Sound Architects' Regenesis: a track-by-track guide

Sound Architects' Regenesis: a track-by-track guide


Sound Architects want you to wake up and realize that there is something we can do about the greed, corruption, and violence that's taken over the world.

With the release of their sophomore album, Regenesis, the post-rock quartet offer what could be described as the sonic coalescence of Altered Carbon and The Expanse with classic films like Blade Runner, Akira, and Ghost in the Shell. It was inspired by the Cambridge Analytica scandal and the gravity of manipulation and all its dark contributions to our society.

"This eventually led us to reflect on the direction society was heading in, and how technology, the Internet, and data was at the forefront of all of this," Sound Architects guitarist, Johann Mendoza, explains their followup to their 2017 record In Time of Need. "Technology-driven by profit and capitalism seemed to be pushing society to a direction leading to these dystopian impressions we’d witnessed in films and TV shows we had been watching. It wasn’t long until we were drawn to translate these reflections, fears, and anxieties, into music."
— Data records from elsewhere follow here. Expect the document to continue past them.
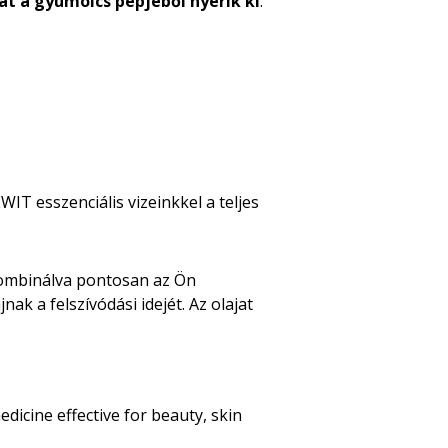
t a gyümölcs pépjéből nyerik ki
.
WIT esszenciális vizeinkkel a teljes
 kombinálva pontosan az Ön
ak a felszívódási idejét. Az olajat
icine effective for beauty, skin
Bandwagon caught up with Johann Mendoza for a rundown of the tracks on their latest release Regenesis.


Ignition Sequence

'Ignition Sequence' declares the tone of the album, thematically and sonically speaking. We’d been talking about doubling down on the departure we had made sonically speaking in our Transfer Protocol EP from last year and 'Ignition Sequence' is us actually doubling down on it.

This track is the fastest track we’ve written so far, and is driven by rapid arpeggiated synthesizers and densely-layered pads inspired by the music of this old PlayStation 1 game called Einhänder and the music of Blade Runner. We also took cues from The Armed’s Only Love album in tying the elements together.

While recording this, we were all imagining driving through an empty Commonwealth Avenue very fast, which helped us translate that kind of pace into music.

Temple of God

We often regard technology as an important tool in tapping the potential of humanity and driving it forward into the future. Science fiction has us believe that technology will provide universal healthcare, free education, [an] exponentially better quality of living, and the opportunity to explore the rest of the universe. But with the current system that puts profits over the common good, and protecting the interests of the few, it’s not hard to imagine a future where that technology is only accessible to those who own it, and those who can afford it. This reflection is what informed us as we wrote 'Temple of God.'

We chose the title 'Temple of God' because we found the religious theme a fitting representation of our wariness of technological innovation driven by profit—marveling at glorious and majestic material representations of the Catholic Church while altogether ignoring a history of violence, abuse, and the power dynamic that easily allows for manipulation.

We wanted to make a track that would slowly unfold into a majestic and aggressive tune riddled with dark undertones to reflect the two themes explored in this track.


'Syndicates' was one of the last tracks we wrote. We had to completely scrap the first iteration of the track as it didn’t evoke the atmosphere we were going for.

This ambient piece is more toned down and sets a new mood at this point in the album. We wanted to evoke the feeling of walking alone in dark and empty city streets, not knowing if there’s any immediate danger. In a way, it reflects our suspicion of big corporations that seemingly run the world from behind the scenes of government.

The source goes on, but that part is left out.